While our staff knew Donna and I were a couple, we rarely worked together, never talked about our relationship, and used our different surnames to reinforce our business relationship, nothing else.
We wanted to appear more significant to the outside world than we were. Being a cosy couple from Cardiff or Wokingham was not how we chose to do it.
I’d also been burned before. One of the most painful but valuable lessons I ever learnt from our failed first partnership in interactive TV was to keep a much quieter public profile. Then, I’d never hidden that we were a couple and had done plenty of outspoken press interviews boasting about how we were changing the world of TV advertising. Column inches written might have been abundant, but I was also starting to draw attention from powerful forces who might be tempted to make life difficult for a start-up.
There were two early instances with the doughnuts, the nickname which stuck after AutoTrader, the all-powerful advertising platform for new and used cars, summoned us both to present.
AutoTrader’s management team was having a quarterly gathering at a Surrey hotel, and someone thought it would be helpful if we were on the agenda.

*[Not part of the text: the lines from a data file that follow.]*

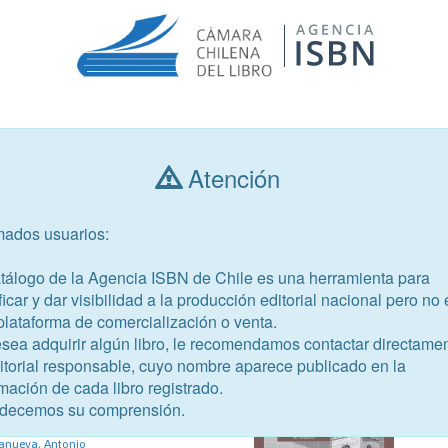
Consultar libros
Atención
mados usuarios:
Año de publicación
Público objetivo
atálogo de la Agencia ISBN de Chile es una herramienta para
ficar y dar visibilidad a la producción editorial nacional pero no 
plataforma de comercialización o venta.
esea adquirir algún libro, le recomendamos contactar directame
ditorial responsable, cuyo nombre aparece publicado en la
29-8
mación de cada libro registrado.
añungo
decemos su comprensión.
 Carlos; Mawromatis Pazderka,
lanueva, Antonio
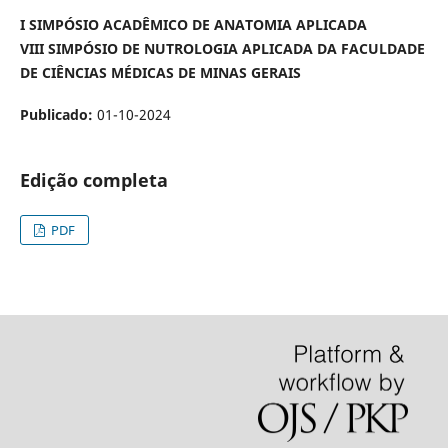
I SIMPÓSIO ACADÊMICO DE ANATOMIA APLICADA
VIII SIMPÓSIO DE NUTROLOGIA APLICADA DA FACULDADE
DE CIÊNCIAS MÉDICAS DE MINAS GERAIS
Publicado:
01-10-2024
Edição completa
PDF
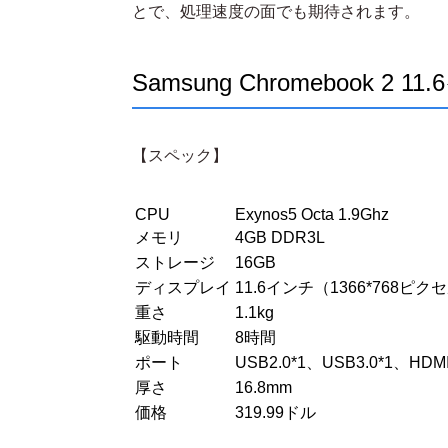
とで、処理速度の面でも期待されます。
Samsung Chromebook 2 
【スペック】
CPU
Exynos5 Octa 1.9Ghz
メモリ
4GB DDR3L
ストレージ
16GB
ディスプレイ
11.6インチ（1366*768ピク
重さ
1.1kg
駆動時間
8時間
ポート
USB2.0*1、USB3.0*1、
厚さ
16.8mm
価格
319.99ドル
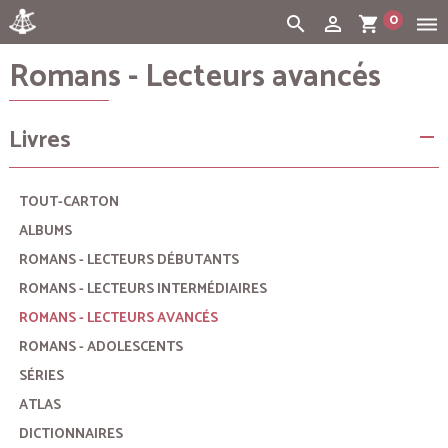
0
search
person_outline
shopping_cart
dehaze
Romans - Lecteurs avancés
Cart:
(vide)
Livres
remove
TOUT-CARTON
ALBUMS
ROMANS - LECTEURS DÉBUTANTS
ROMANS - LECTEURS INTERMÉDIAIRES
ROMANS - LECTEURS AVANCÉS
ROMANS - ADOLESCENTS
SÉRIES
ATLAS
DICTIONNAIRES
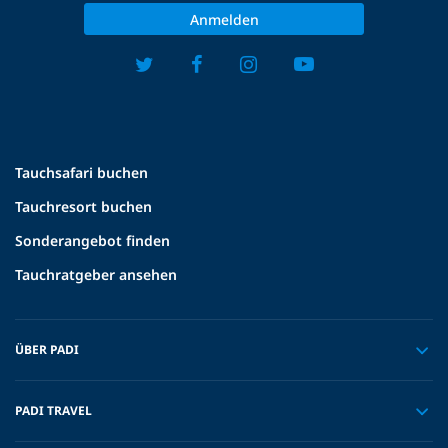
Anmelden
Tauchsafari buchen
Tauchresort buchen
Sonderangebot finden
Tauchratgeber ansehen
ÜBER PADI
PADI TRAVEL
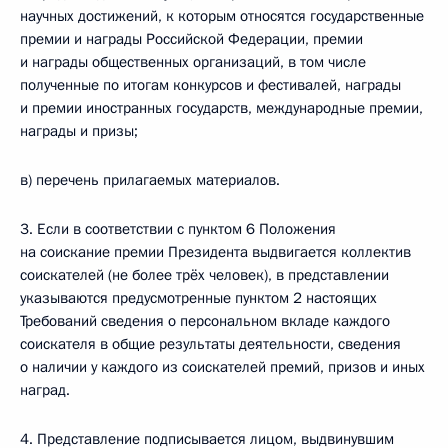
научных достижений, к которым относятся государственные
премии и награды Российской Федерации, премии
и награды общественных организаций, в том числе
полученные по итогам конкурсов и фестивалей, награды
и премии иностранных государств, международные премии,
награды и призы;
в) перечень прилагаемых материалов.
3. Если в соответствии с пунктом 6 Положения
на соискание премии Президента выдвигается коллектив
соискателей (не более трёх человек), в представлении
указываются предусмотренные пунктом 2 настоящих
Требований сведения о персональном вкладе каждого
соискателя в общие результаты деятельности, сведения
о наличии у каждого из соискателей премий, призов и иных
наград.
4. Представление подписывается лицом, выдвинувшим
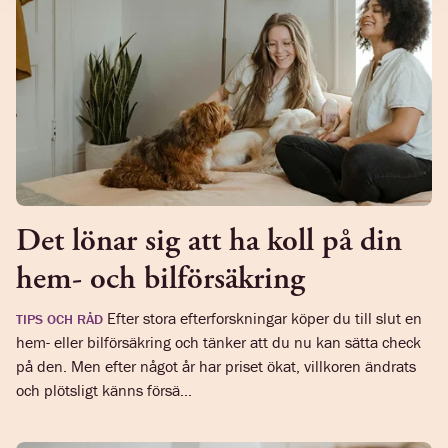
Det lönar sig att ha koll på din
hem- och bilförsäkring
Efter stora efterforskningar köper du till slut en
TIPS OCH RÅD
hem- eller bilförsäkring och tänker att du nu kan sätta check
på den. Men efter något år har priset ökat, villkoren ändrats
och plötsligt känns försä...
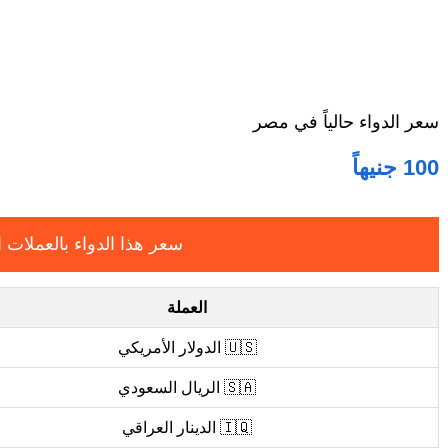
سعر الدواء حالياً في مصر
100 جنيهاً
سعر هذا الدواء بالعملات ا
العملة
🇺🇸 الدولار الأمريكي
🇸🇦 الريال السعودي
🇮🇶 الدينار العراقي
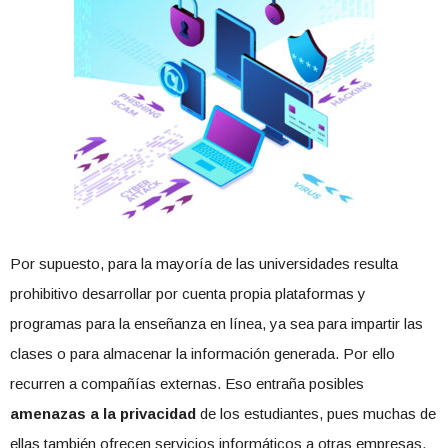
Por supuesto, para la mayoría de las universidades resulta
prohibitivo desarrollar por cuenta propia plataformas y
programas para la enseñanza en línea, ya sea para impartir las
clases o para almacenar la información generada. Por ello
recurren a compañías externas. Eso entraña posibles
amenazas a la privacidad
de los estudiantes, pues muchas de
ellas también ofrecen servicios informáticos a otras empresas.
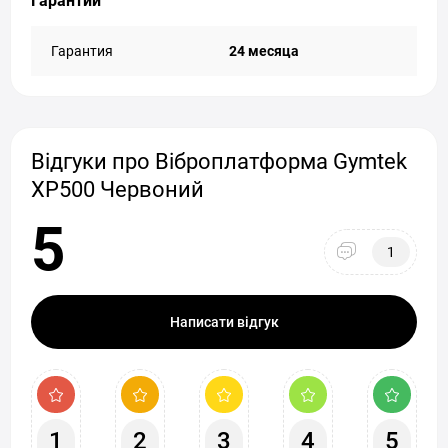
Гарантии
Гарантия
24 месяца
Відгуки про Віброплатформа Gymtek
XP500 Червоний
5
1
Написати відгук
1
2
3
4
5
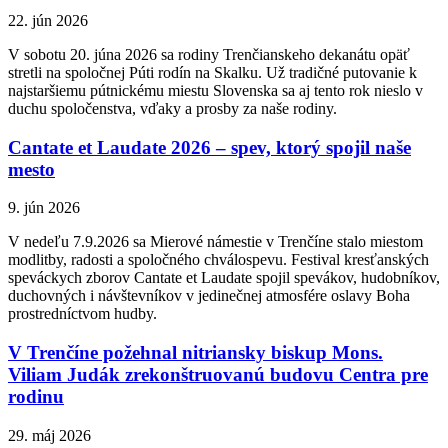
22. jún 2026
V sobotu 20. júna 2026 sa rodiny Trenčianskeho dekanátu opäť
stretli na spoločnej Púti rodín na Skalku. Už tradičné putovanie k
najstaršiemu pútnickému miestu Slovenska sa aj tento rok nieslo v
duchu spoločenstva, vďaky a prosby za naše rodiny.
Cantate et Laudate 2026 – spev, ktorý spojil naše
mesto
9. jún 2026
V nedeľu 7.9.2026 sa Mierové námestie v Trenčíne stalo miestom
modlitby, radosti a spoločného chválospevu. Festival kresťanských
speváckych zborov Cantate et Laudate spojil spevákov, hudobníkov,
duchovných i návštevníkov v jedinečnej atmosfére oslavy Boha
prostredníctvom hudby.
V Trenčíne požehnal nitriansky biskup Mons.
Viliam Judák zrekonštruovanú budovu Centra pre
rodinu
29. máj 2026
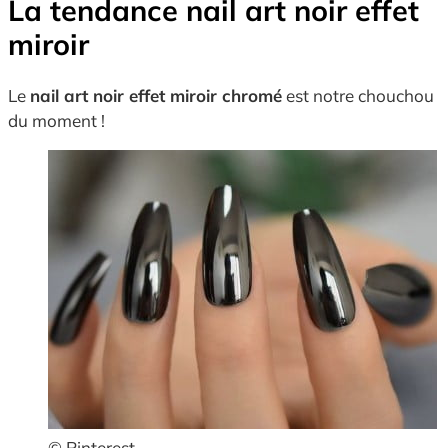
La tendance nail art noir effet
miroir
Le
nail art noir effet miroir chromé
est notre chouchou
du moment !
© Pinterest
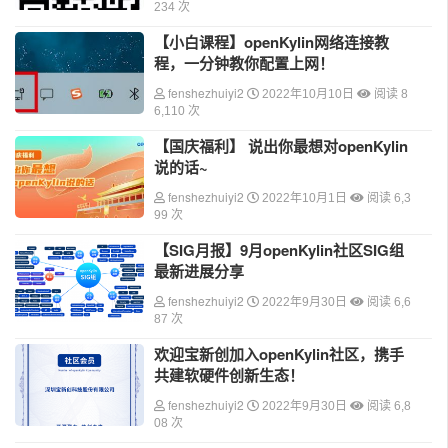
234 次
【小白课程】openKylin网络连接教
程，一分钟教你配置上网！
fenshezhuiyi2
2022年10月10日
阅读 8
6,110 次
【国庆福利】 说出你最想对openKylin
说的话~
fenshezhuiyi2
2022年10月1日
阅读 6,3
99 次
【SIG月报】9月openKylin社区SIG组
最新进展分享
fenshezhuiyi2
2022年9月30日
阅读 6,6
87 次
欢迎宝新创加入openKylin社区，携手
共建软硬件创新生态！
fenshezhuiyi2
2022年9月30日
阅读 6,8
08 次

Ultimately, it turned out to be a fact-finding mission on their part. No contract to provide a video service was forthcoming for either company, despite assurances that this was the prize at stake. They were undoubtedly aware of the growing number of links to videos being populated on some dealers’ ads - mostly ours, I’m pleased to say at the time. The question they were posing was whether video volumes were likely to grow and, as a result, whether they could increase advertising revenue further, making video a premium service.
AoS went first. When we were finally called in to do our pitch, the AutoTrader team joked about us not bearing gifts, although they were grateful that we hadn’t thought to bring another dozen Dunkin’ Donuts.
The second instance involved Wessex Garages, a successful Bristol and South Wales dealer group. This would be a significant win for us until we got the bad news that AoS, who’d not been involved in head office discussions in Bristol, had convinced Chris, the Ops Director, to choose them when he’d been visiting one of his Welsh dealers where AoS had been piloting. Who could blame him? The price on offer was better, and he preferred their picture quality.
A tense conference call, at least for us, followed several days later with Keith, the Wessex MD, Chris, Alistair (now our Sales Director) and Tim from G-Forces in attendance.
Tim was involved because Wessex was also a G-Forces customer, and they’d been responsible for the initial contact. Like our other web agency resellers, G-Forces had opened the door, and a significant order was now about to slip away.
What became apparent very quickly and the reason Tim got involved, was the lack of relationship between G-Forces and AoS. It had become acrimonious when AoS continued to insist to any interested dealer groups that they worked with G-Forces when, in fact, the opposite was true - no shared clients and no relationship.
It was all patched up later, but at that moment, Tim won us the business and never took any commission, his reward being the outcome.
I enjoyed developing a good working relationship with Keith and Chris. Bristol was perfect for me, and as their Account Director (I wore many hats), I often arranged our reviews on a Friday.
*CitNOW was our company’s trade name before we sold it in 2018.